WORK INSTRUCTIONS: Within the listing below, the lines to output run from the one containing "IberLibro.com" through the one containing "Libros antiguos"; copy them exactly and nothing else.

PROVIDED ENTRIES:
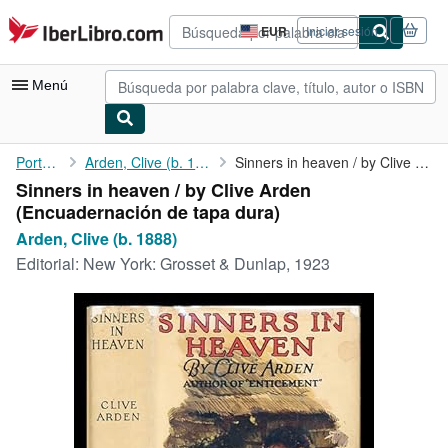
Pasar al contenido principal
IberLibro.com
EUR
Iniciar sesión
Preferencias
de
compra
Menú
del
sitio.
Mi cuenta
Portada
Arden, Clive (b. 1888)
Sinners in heaven / by Clive Arden
Sinners in heaven / by Clive Arden
Consultar mis pedidos
(Encuadernación de tapa dura)
Búsqueda avanzada
Arden, Clive (b. 1888)
Editorial:
New York: Grosset & Dunlap, 1923
Colecciones
Libros antiguos
Arte y coleccionismo
Vendedores
Comenzar a vender
Ayuda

ANSWER TO THIS TASK:
IberLibro.com
EUR
Iniciar sesión
Preferencias
de
compra
Menú
del
sitio.
Mi cuenta
Portada
Arden, Clive (b. 1888)
Sinners in heaven / by Clive Arden
Sinners in heaven / by Clive Arden
Consultar mis pedidos
(Encuadernación de tapa dura)
Búsqueda avanzada
Arden, Clive (b. 1888)
Editorial:
New York: Grosset & Dunlap, 1923
Colecciones
Libros antiguos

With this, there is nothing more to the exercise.